● Goal of the exercise: Take the material below and output exactly the run of lines from the one containing "Formularz Rp-15'Oświadczenie o" down to the one containing "Formularz Rp-18 'Wniosek o wypłatę", with both included.

»»

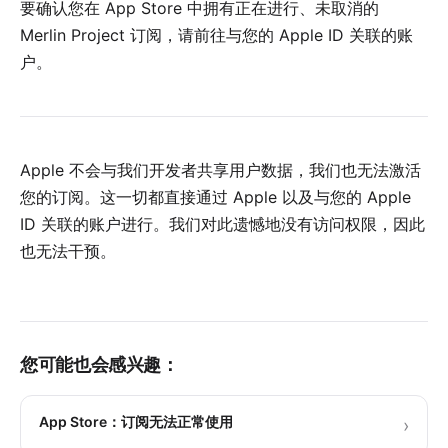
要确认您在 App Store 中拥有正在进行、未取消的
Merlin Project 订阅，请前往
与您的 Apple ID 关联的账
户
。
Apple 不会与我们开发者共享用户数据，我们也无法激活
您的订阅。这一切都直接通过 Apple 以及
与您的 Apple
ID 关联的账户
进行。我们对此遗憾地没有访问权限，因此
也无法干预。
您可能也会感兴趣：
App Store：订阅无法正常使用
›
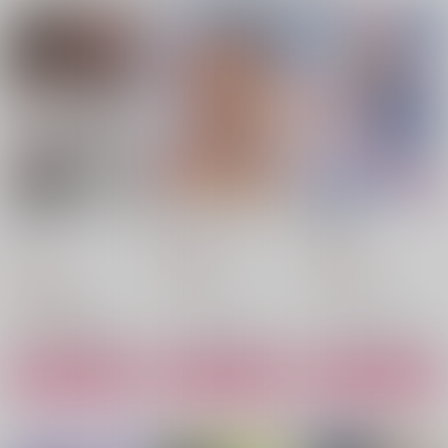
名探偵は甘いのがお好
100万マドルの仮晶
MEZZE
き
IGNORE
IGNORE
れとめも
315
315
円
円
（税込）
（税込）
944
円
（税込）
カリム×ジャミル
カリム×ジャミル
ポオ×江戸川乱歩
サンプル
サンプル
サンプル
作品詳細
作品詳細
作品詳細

««
»»

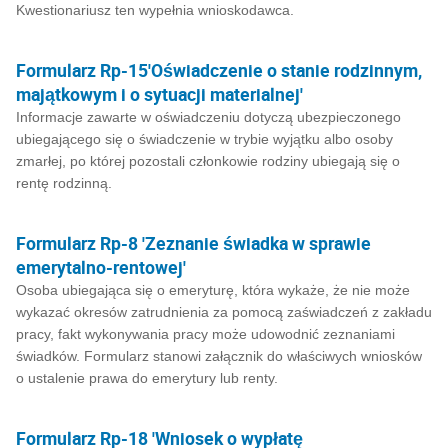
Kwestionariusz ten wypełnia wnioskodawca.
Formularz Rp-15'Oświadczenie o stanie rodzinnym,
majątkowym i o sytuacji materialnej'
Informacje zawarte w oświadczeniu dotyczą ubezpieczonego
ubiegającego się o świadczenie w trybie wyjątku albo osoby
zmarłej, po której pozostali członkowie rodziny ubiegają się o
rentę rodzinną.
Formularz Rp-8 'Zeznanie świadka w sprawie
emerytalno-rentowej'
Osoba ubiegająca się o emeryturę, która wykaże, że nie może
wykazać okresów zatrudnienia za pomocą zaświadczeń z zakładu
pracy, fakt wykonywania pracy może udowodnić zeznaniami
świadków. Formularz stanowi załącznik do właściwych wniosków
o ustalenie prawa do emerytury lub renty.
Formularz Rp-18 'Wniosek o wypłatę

««

● Final answer:
Formularz Rp-15'Oświadczenie o stanie rodzinnym,
majątkowym i o sytuacji materialnej'
Informacje zawarte w oświadczeniu dotyczą ubezpieczonego
ubiegającego się o świadczenie w trybie wyjątku albo osoby
zmarłej, po której pozostali członkowie rodziny ubiegają się o
rentę rodzinną.
Formularz Rp-8 'Zeznanie świadka w sprawie
emerytalno-rentowej'
Osoba ubiegająca się o emeryturę, która wykaże, że nie może
wykazać okresów zatrudnienia za pomocą zaświadczeń z zakładu
pracy, fakt wykonywania pracy może udowodnić zeznaniami
świadków. Formularz stanowi załącznik do właściwych wniosków
o ustalenie prawa do emerytury lub renty.
Formularz Rp-18 'Wniosek o wypłatę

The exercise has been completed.